Landcare Training for Climate Change in Fiji

December 10, 2015

Over the years, our Victorian Committee has been a keen partner and supporter of training in a Rotary effort to assist the Pacific islands in the improvement of food security through the introduction of Landcare. An earlier story based on Landcare training in Tonga is on our website here, and a Radio Australia interview we organised to highlight the training is here.

More recently, the Crawford Fund supported a training program for village communities in the Sabeto Catchment in Fiji. The program focussed on land and river management of the catchment and on reducing extensive land degradation which follows heavy storms and widespread rain. The Secretariat for Pacific Communities (SPC) had started up three Landcare groups in the catchment and, with experts from Australian Landcare International (ALI), they carried out training for three local village communities.

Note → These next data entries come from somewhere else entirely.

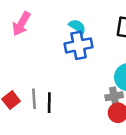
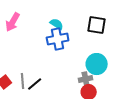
black line: (49, 103) -> (35, 84), turned 49

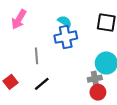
gray line: (23, 81) -> (37, 56), moved

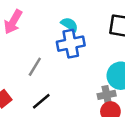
gray line: (37, 56) -> (35, 67), turned 35

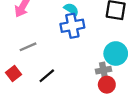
gray line: (35, 67) -> (28, 47), moved, turned 35

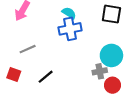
red square: (13, 74) -> (14, 75), turned -32
red circle: (107, 85) -> (112, 85), moved

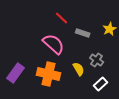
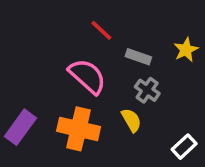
gray cross: (97, 60) -> (147, 90), moved
white rectangle: (101, 84) -> (184, 147), moved

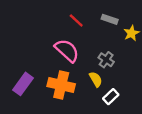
gray rectangle: (138, 57) -> (110, 19), moved
white rectangle: (184, 147) -> (111, 97), moved

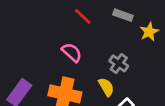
pink semicircle: (67, 50) -> (72, 52), size x0.7

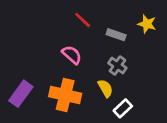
gray rectangle: (123, 15) -> (116, 35), moved
yellow star: (149, 32) -> (147, 24), moved, turned -30

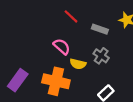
yellow semicircle: (105, 88) -> (78, 64), moved, turned 133

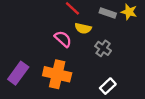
gray rectangle: (100, 29) -> (108, 13), moved
yellow semicircle: (78, 64) -> (83, 28), moved

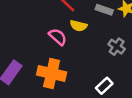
gray cross: (103, 48) -> (117, 47), moved

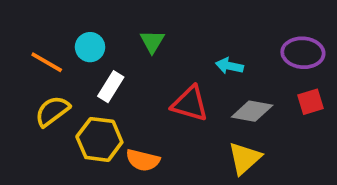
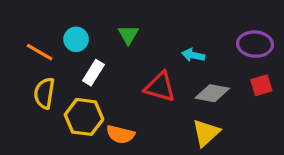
yellow semicircle: (52, 111) -> (44, 93), turned -44

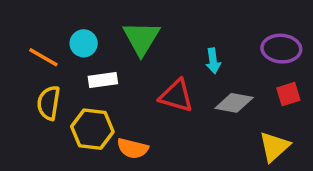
green triangle: (128, 35) -> (141, 38), size x1.6
cyan arrow: (193, 55) -> (213, 61), turned -110
white rectangle: (93, 73) -> (103, 80), turned 50
yellow triangle: (206, 133) -> (274, 147), moved

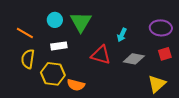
cyan circle: (84, 43) -> (55, 20), moved
cyan arrow: (213, 61) -> (122, 35), turned 32

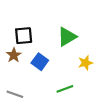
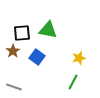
green triangle: (67, 37) -> (48, 30), moved, turned 42
green line: (65, 89) -> (73, 82), moved, turned -42

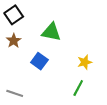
black square: (22, 33) -> (14, 15), moved, turned -30
brown star: (13, 51) -> (14, 41), moved

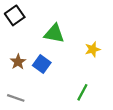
brown star: (14, 41) -> (18, 62), moved
yellow star: (85, 62) -> (93, 49), moved

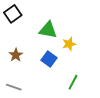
yellow star: (93, 49) -> (69, 44), moved
blue square: (42, 64) -> (49, 59), moved

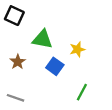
black square: (13, 14) -> (14, 16), turned -30
green triangle: (48, 30) -> (42, 39), moved

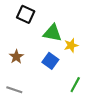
black square: (14, 16) -> (26, 14), moved
green triangle: (42, 39) -> (52, 33), moved

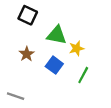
brown star: (16, 57) -> (27, 54), moved
green line: (75, 85) -> (83, 75), moved

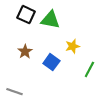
green triangle: (57, 35) -> (50, 20), moved
green line: (83, 75) -> (89, 69), moved

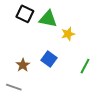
yellow star: (73, 46) -> (68, 34), moved
brown star: (25, 52) -> (23, 65), moved

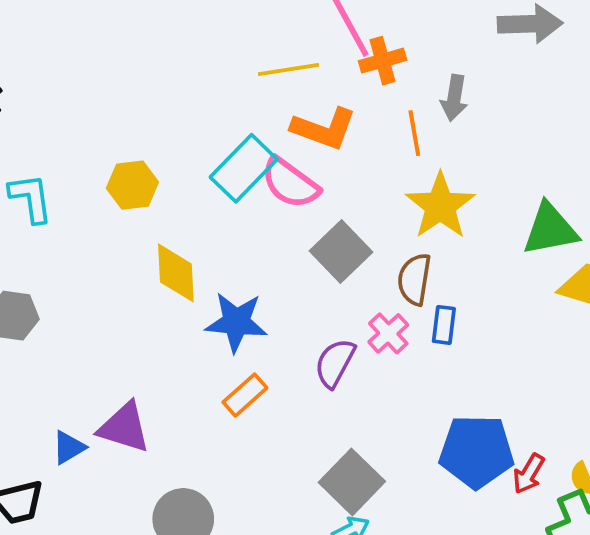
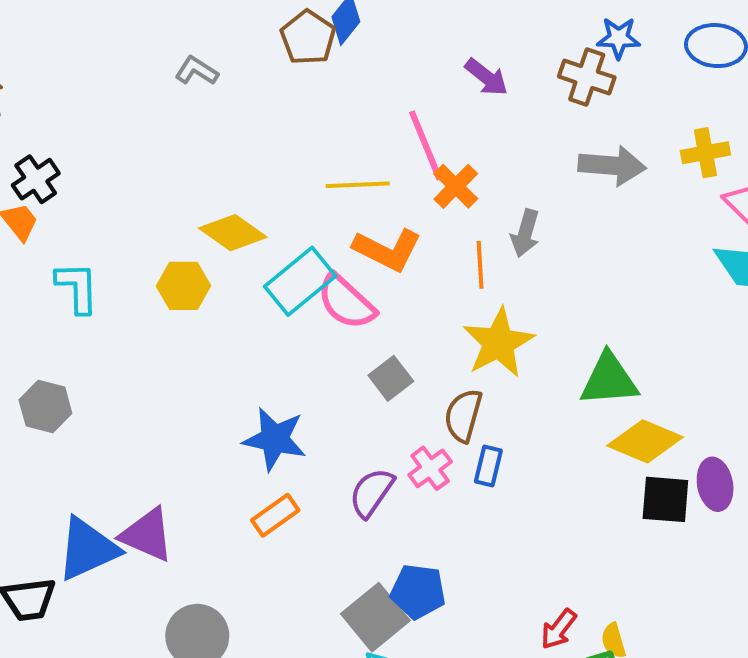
orange cross: (383, 61) -> (456, 186), turned -36
gray square: (341, 251) -> (391, 378), size x0.7
yellow diamond: (176, 273) -> (233, 233), moved, turned -58
blue triangle: (69, 447) -> (88, 549), size x1.8
blue pentagon: (476, 451) -> (418, 591), moved, size x0.7

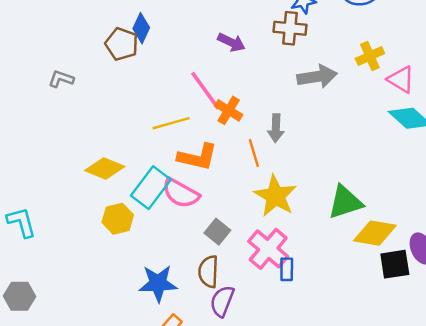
yellow hexagon: (184, 286) -> (118, 219), moved
brown semicircle: (463, 415) -> (208, 272), moved
pink cross: (430, 468) -> (268, 249), moved, size x1.6

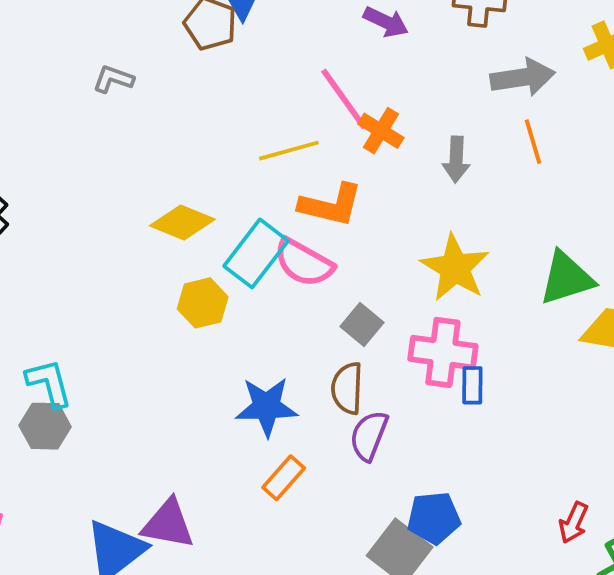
orange line: (254, 153) -> (533, 142), moved
cyan L-shape: (21, 222) -> (49, 383), moved
pink cross: (268, 249) -> (443, 352), turned -33

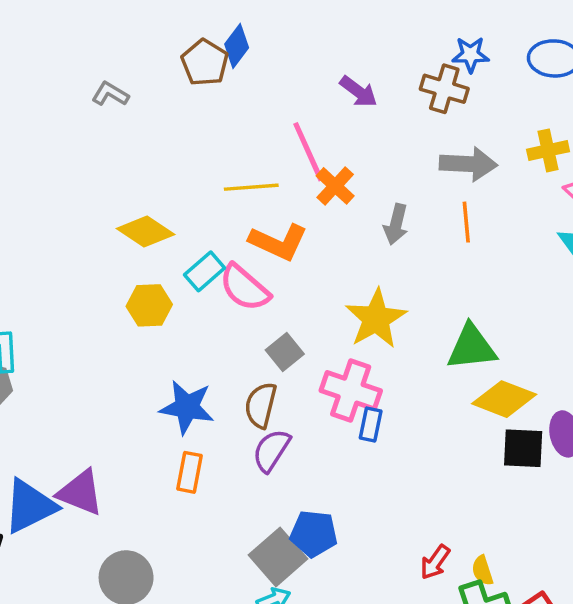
cyan rectangle: (256, 253) -> (205, 271), size x0.7
orange rectangle: (284, 478) -> (189, 472), turned -42

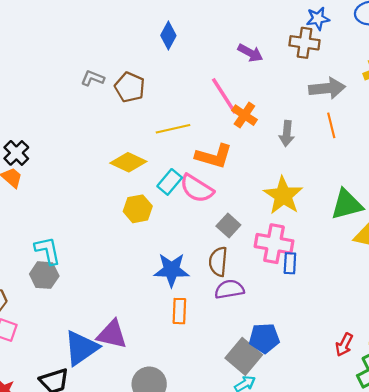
brown pentagon: (205, 63) -> (130, 87), moved
yellow line: (251, 187) -> (173, 129), moved
purple semicircle: (271, 450) -> (229, 289), turned 56

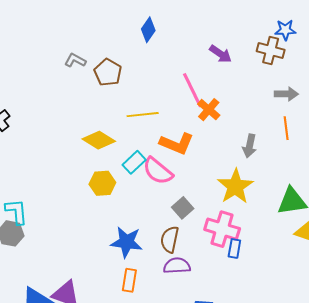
gray arrow: (327, 88) -> (286, 94), size x0.7
gray arrow: (287, 134) -> (250, 146), moved

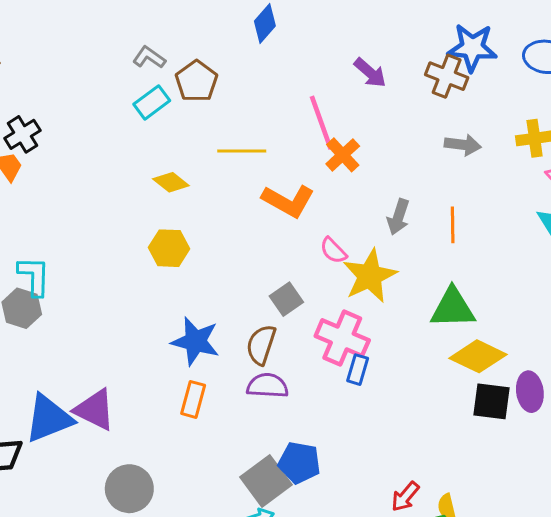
blue star: (285, 30) -> (472, 48), size x1.5
orange line: (286, 128) -> (453, 225), moved
yellow diamond: (99, 140) -> (171, 182), size x0.7
cyan rectangle: (134, 162) -> (152, 102), moved
pink semicircle: (158, 171) -> (333, 251), moved, size x0.6

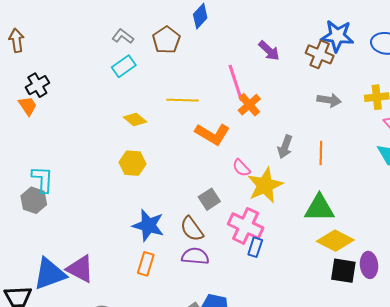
brown pentagon: (196, 81) -> (166, 40), moved
brown semicircle: (261, 345) -> (192, 229), turned -56

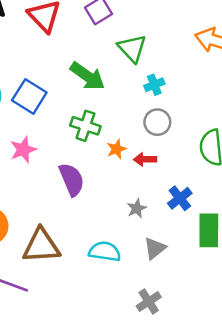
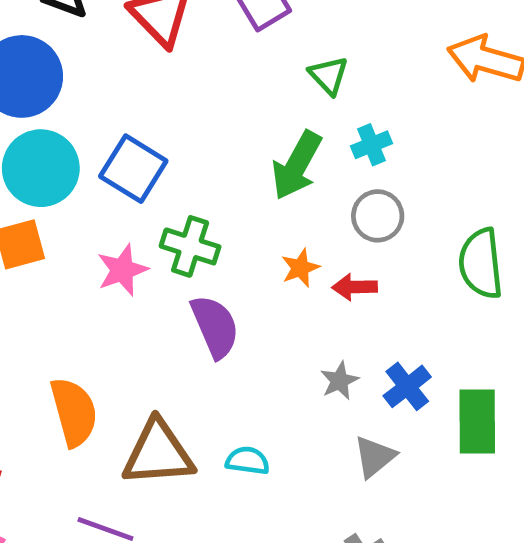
green triangle: (132, 48) -> (329, 75), size x0.7
green arrow: (87, 76) -> (297, 165), moved, turned 84
green cross: (85, 126) -> (190, 246), moved
blue cross: (180, 198) -> (407, 386), moved
cyan semicircle: (105, 251) -> (248, 461), moved, size x0.7

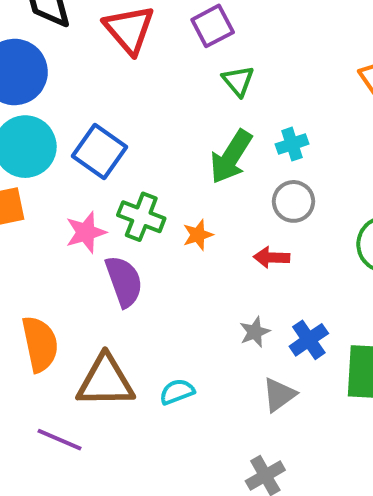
green triangle: (329, 75) -> (238, 81), moved
orange star: (300, 268) -> (198, 235), moved
purple semicircle: (215, 326) -> (124, 281), moved
cyan semicircle: (248, 461) -> (177, 392), turned -32

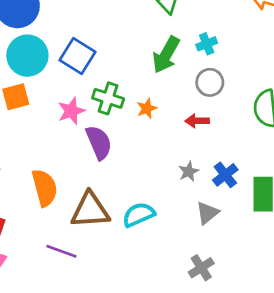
cyan semicircle: (177, 392) -> (139, 215), size x1.4

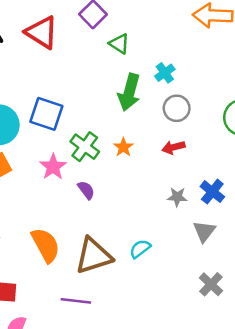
green cross: (108, 98) -> (85, 147), turned 32
purple semicircle: (99, 142) -> (86, 190), size x0.6
gray star: (189, 172) -> (177, 197), turned -30
cyan semicircle: (139, 215) -> (140, 249), size x0.7

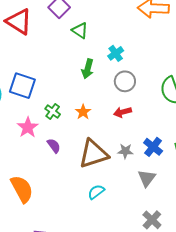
green arrow: (129, 92) -> (88, 69), size x0.7
green cross: (85, 147) -> (53, 111), size x0.7
brown triangle: (94, 256) -> (93, 154), moved

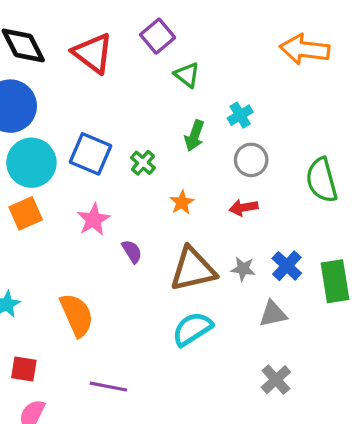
green cross: (53, 111) -> (143, 163), moved
gray triangle: (147, 178) -> (273, 314), turned 36
cyan semicircle: (96, 192) -> (192, 329), size x1.5

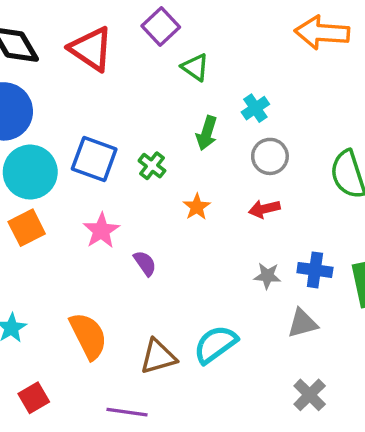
blue cross: (287, 266) -> (315, 270), turned -32
brown triangle: (193, 269) -> (158, 357), moved, size x0.7
red square: (24, 369) -> (34, 398), turned -36

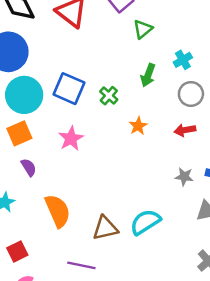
green triangle: (195, 67) -> (143, 29), turned 42
purple semicircle: (145, 263) -> (29, 167), moved

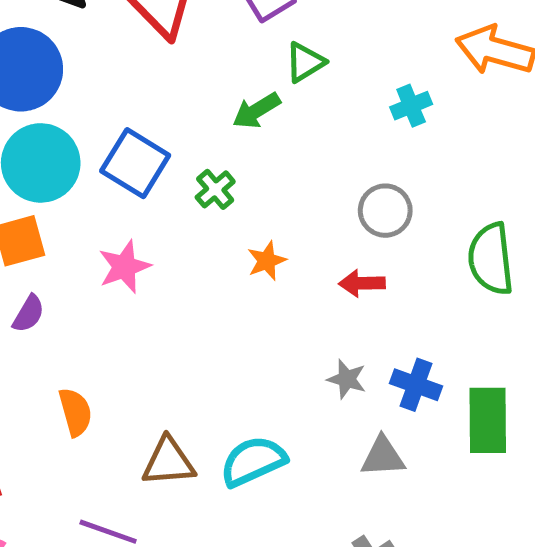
cyan cross: (183, 60) -> (411, 106), moved
green arrow: (148, 75) -> (256, 111), moved, turned 30
purple semicircle: (29, 167) -> (29, 314), turned 54
orange semicircle: (58, 211) -> (75, 412), size x0.7

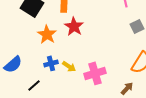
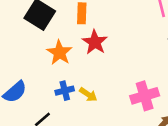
pink cross: (95, 73) -> (145, 96), moved

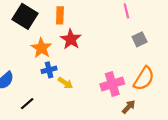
blue cross: (65, 91) -> (49, 70), moved

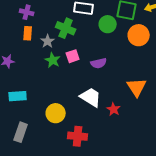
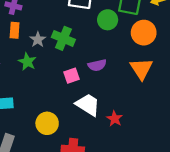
green cross: (66, 28) -> (63, 38), moved
pink square: (73, 56) -> (72, 76), moved
green star: (53, 60) -> (27, 62), moved
orange triangle: (137, 87) -> (141, 69), moved

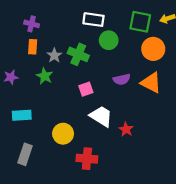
green circle: (108, 20) -> (109, 40), moved
purple semicircle: (97, 65) -> (122, 79), moved
orange triangle: (141, 69) -> (151, 83), turned -30

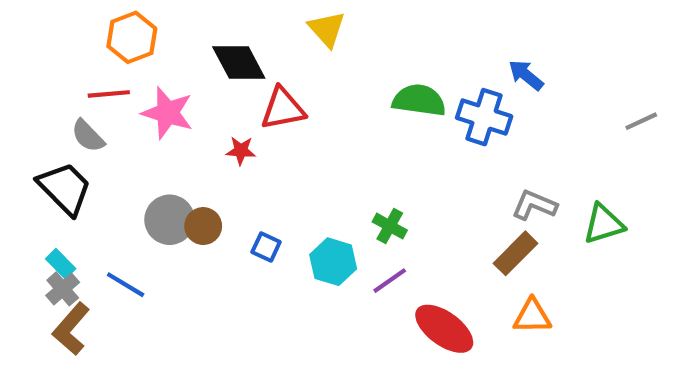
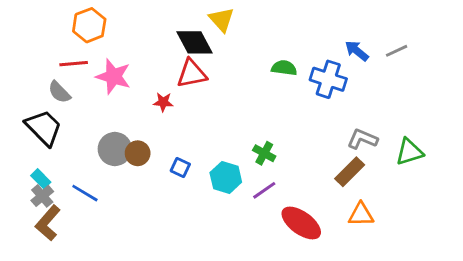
black diamond: (239, 63) -> (195, 42), moved
green semicircle: (419, 100) -> (284, 68), size x0.7
gray line: (641, 121) -> (397, 51), moved

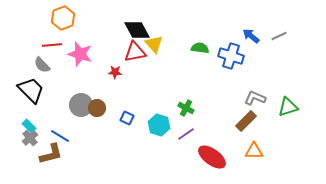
yellow triangle: (222, 20) -> (154, 44), moved
brown L-shape: (48, 223) -> (51, 154), moved, turned -145

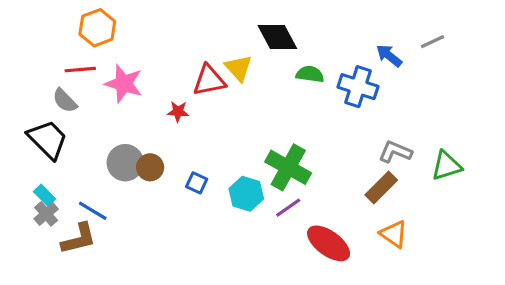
black diamond: (137, 30) -> (277, 37), moved
gray line: (279, 36) -> (432, 42), moved
green cross: (186, 108) -> (288, 167), size x1.8
orange triangle: (254, 151) -> (394, 234), turned 36

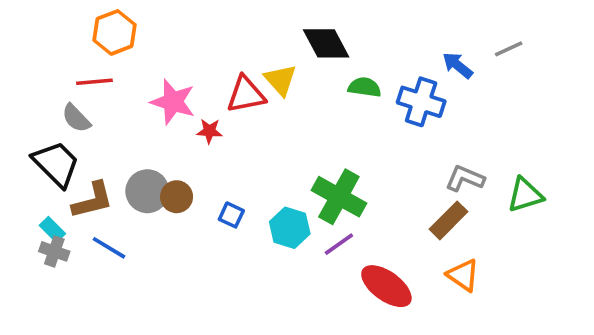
pink star: (124, 84) -> (173, 102), moved
gray cross: (46, 214) -> (54, 251), turned -30
brown L-shape: (79, 239) -> (93, 200), moved

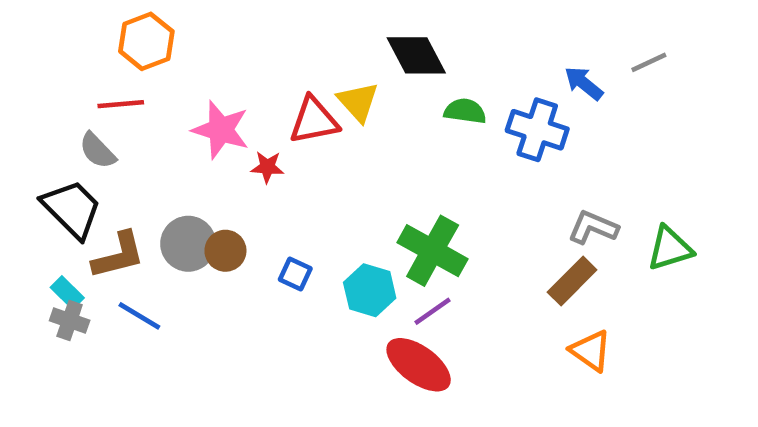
red ellipse: (386, 286) -> (419, 365), moved

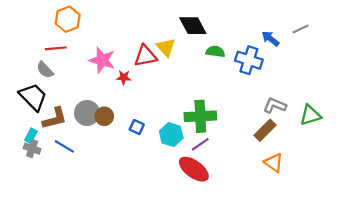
green cross: (433, 251) -> (200, 116), turned -32
cyan rectangle: (67, 293) -> (31, 136), turned 72

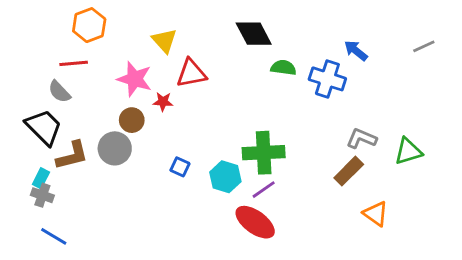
gray line: (301, 29) -> (424, 46), moved
yellow triangle: (166, 47) -> (164, 41), moved
brown circle: (104, 116) -> (132, 120), moved
blue line: (64, 146) -> (54, 236), moved
orange triangle: (274, 163) -> (376, 214), moved

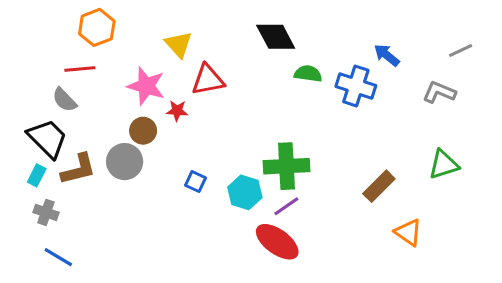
gray L-shape: (361, 139) -> (439, 92), moved
cyan rectangle: (41, 178) -> (37, 175), moved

The Sabeto Catchment is a crucial area for food production, particularly vegetables, for the Nadi area. But land degradation in the upper and mid-catchment, and extraction of large boulders and gravel (mainly for resort development) from the Sabeto River has resulted in flash flooding, streambank erosion, loss of river habitat and silting of the lower river bed.

Class training on soil conservation and agroforestry were given by specialists from the Fiji Ministry of Agriculture (MOA) and the Secretariat for Pacific Communities (SPC). Two ALI Landcare experts, Ian Oxenford and Andrea Mason, gave training on a range of topics including farm management under climate change, agricultural marketing, community development and Landcare skills. About 15 participants from each of Naboutini, Nagado and Korobebe villages took part and gained valuable ideas and knowledge to equip them to farm more sustainably in a changing climate. The catchment wide field trips gave each community a sense of their part in the overall catchment management and a context for food production, erosion control, tree planting and environmental protection.

Mr Ian Oxenford, of ALI, reported that “By providing opportunities for learning in a local environment, participants had a good appreciation of the applicability of the technical, economic and social ideas on suitable land management. The importance of climate change impacts on daily life are well understood by Pacific Islanders and thus the participants were open to discuss the impacts on agricultural production and marketing. There was also a strong appreciation of the need to protect land and existing forests, and expand the use of agroforestry.”